Another unexpected savior? Simple knee pads—the black neoprene-type ones available at the hardware store for a couple bucks. Put a pair on your knees and one on your elbows, and you’ll feel much more invincible as you shimmy your way through small slots, bracing your body weight against your knees, elbows, and bottom.

Also, don’t wear clothes you like. The protocol for canyoneering is cheap, shred-able clothes only. (Pro tip: Don't go commando, lest your pants rip and leave an unfortunate gap in coverage.)

The North Wash system of canyons holds a vast web of slots and drops.
The North Wash system of canyons holds a vast web of slots and drops.

4. Pick a spot smartly.

One of the most critical questions for canyoneering: Where to go? When you're just getting started, that can be a daunting question. Start figuring out your options by picking up a good guidebook, and hit up the vast online wealth of knowledge on, with input from Tom Jones, an original-gangster-status canyoneer who has made a lifetime project of documenting the canyons of southern Utah and beyond. With Jones's extensive expertise, this site goes far beyond route descriptions to include all sorts of helpful tips and information.

You’ll also want a printed map—ideally a plasticized “paper” like the National Geographic Trails Illustrated series of maps. (Standard paper maps that get dropped into a pothole and rendered into useless, blurry pulp are no help, after all.) You can’t rely on GPS units working deep within these rock slots, so don’t underestimate the power of a tangible map.
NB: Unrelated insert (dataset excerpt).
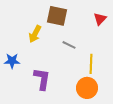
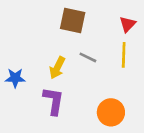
yellow arrow: (35, 34) -> (57, 68), moved
yellow line: (91, 64) -> (124, 55), moved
And check out CUSA's ratings system, which is very handy in helping you pick a spot. By knowing the rating of every canyon you intend to do—and knowing just what that rating means—you minimize the potential for unpleasant surprises (and worse).

Utah is home to several amazing canyoneering areas, each covered with an intricate web of slot canyons. And each is home to another mysterious, beautiful network of drops, walls, pools, and chockstones. The Escalante area is a treasure trove, as is the Zion, North Wash, San Rafael Swell, and Robber’s Roost. So do your research, get your gear in order, and go have the adventure of your life.